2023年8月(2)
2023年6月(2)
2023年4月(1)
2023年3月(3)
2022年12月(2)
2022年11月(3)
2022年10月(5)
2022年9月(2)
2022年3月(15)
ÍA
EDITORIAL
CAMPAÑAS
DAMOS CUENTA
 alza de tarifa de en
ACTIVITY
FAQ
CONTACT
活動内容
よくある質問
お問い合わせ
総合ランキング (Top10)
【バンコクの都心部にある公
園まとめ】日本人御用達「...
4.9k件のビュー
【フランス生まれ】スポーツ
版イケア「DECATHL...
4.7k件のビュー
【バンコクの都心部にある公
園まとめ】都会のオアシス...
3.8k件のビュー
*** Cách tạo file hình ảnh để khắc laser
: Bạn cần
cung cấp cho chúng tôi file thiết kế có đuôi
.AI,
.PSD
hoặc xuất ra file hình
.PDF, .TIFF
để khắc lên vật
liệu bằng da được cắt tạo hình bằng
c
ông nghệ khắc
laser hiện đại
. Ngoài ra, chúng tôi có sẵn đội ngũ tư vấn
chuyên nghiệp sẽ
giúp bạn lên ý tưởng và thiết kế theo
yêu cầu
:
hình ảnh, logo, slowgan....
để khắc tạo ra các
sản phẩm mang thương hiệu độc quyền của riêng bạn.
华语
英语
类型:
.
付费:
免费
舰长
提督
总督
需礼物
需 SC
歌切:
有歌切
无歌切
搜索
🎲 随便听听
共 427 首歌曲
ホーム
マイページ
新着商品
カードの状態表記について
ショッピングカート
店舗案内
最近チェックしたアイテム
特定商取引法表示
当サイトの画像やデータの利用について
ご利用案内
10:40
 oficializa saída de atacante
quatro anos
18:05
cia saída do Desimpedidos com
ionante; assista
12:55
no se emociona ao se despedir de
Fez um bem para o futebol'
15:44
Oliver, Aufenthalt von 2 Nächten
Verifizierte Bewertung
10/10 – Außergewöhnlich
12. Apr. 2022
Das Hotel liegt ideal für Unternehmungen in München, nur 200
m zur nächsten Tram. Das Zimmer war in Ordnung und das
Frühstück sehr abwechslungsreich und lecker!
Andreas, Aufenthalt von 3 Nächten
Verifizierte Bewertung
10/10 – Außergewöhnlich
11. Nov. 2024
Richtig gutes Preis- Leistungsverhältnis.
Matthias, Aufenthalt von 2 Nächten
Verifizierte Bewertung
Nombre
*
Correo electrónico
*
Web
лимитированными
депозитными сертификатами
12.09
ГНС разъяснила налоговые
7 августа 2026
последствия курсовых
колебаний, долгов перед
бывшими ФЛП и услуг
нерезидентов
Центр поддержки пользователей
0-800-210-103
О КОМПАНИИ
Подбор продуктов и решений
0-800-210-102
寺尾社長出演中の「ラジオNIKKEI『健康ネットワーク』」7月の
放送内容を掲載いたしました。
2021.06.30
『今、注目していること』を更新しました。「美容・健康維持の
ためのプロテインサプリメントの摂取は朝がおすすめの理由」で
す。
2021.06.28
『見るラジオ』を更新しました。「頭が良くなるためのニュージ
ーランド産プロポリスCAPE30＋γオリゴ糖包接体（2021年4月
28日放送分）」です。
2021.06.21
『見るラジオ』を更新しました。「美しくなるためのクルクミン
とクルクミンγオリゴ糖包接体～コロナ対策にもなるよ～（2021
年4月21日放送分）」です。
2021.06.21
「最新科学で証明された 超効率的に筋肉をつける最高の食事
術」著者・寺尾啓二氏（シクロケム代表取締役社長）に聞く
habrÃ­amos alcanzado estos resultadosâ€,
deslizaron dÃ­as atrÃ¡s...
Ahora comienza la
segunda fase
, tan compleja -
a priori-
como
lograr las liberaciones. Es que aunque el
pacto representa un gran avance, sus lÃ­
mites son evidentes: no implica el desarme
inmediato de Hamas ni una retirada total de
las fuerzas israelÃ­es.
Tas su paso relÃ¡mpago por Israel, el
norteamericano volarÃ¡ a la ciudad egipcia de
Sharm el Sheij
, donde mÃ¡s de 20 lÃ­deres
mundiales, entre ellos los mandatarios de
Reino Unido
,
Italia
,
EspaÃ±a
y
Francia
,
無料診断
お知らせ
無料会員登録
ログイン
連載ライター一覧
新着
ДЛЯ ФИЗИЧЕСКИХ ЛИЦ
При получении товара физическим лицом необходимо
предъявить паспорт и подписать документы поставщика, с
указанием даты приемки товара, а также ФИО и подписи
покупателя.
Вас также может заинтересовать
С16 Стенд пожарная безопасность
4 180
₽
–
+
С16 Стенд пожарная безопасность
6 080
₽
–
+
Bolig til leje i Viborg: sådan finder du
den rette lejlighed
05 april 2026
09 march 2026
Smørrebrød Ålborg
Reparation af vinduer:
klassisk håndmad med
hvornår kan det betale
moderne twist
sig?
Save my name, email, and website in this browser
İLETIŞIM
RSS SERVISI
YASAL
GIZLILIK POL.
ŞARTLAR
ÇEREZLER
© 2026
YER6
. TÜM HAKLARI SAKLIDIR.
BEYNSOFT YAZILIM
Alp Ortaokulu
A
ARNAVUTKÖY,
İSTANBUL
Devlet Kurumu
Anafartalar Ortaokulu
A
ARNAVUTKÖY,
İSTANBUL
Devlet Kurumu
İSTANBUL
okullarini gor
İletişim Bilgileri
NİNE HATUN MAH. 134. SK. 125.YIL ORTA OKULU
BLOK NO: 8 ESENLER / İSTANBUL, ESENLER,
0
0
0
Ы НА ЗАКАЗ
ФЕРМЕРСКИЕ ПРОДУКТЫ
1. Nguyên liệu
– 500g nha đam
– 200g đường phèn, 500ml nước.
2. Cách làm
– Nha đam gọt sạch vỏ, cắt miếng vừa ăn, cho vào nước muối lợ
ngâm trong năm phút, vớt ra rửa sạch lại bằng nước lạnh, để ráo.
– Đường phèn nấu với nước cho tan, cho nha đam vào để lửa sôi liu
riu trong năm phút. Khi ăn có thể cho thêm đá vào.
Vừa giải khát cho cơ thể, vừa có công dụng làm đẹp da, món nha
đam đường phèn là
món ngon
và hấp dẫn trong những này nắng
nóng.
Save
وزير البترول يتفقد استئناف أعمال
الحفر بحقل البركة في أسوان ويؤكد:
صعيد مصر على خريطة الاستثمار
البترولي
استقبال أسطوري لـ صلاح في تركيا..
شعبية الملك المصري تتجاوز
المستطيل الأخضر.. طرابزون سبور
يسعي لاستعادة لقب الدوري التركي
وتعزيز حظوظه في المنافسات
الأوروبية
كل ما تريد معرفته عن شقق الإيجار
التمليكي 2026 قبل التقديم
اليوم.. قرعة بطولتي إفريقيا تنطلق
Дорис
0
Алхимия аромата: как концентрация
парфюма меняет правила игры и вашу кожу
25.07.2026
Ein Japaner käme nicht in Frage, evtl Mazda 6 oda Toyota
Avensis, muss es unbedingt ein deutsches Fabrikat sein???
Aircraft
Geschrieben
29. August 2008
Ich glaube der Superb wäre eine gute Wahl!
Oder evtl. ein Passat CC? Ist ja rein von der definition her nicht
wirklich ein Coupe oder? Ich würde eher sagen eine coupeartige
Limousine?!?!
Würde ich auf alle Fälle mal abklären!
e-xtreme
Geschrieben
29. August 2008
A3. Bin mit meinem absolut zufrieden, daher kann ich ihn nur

WORK ITEM:
Using the listing above, list every line in which the string "nicht" occurs.

OUTPUT:
Ein Japaner käme nicht in Frage, evtl Mazda 6 oda Toyota
Oder evtl. ein Passat CC? Ist ja rein von der definition her nicht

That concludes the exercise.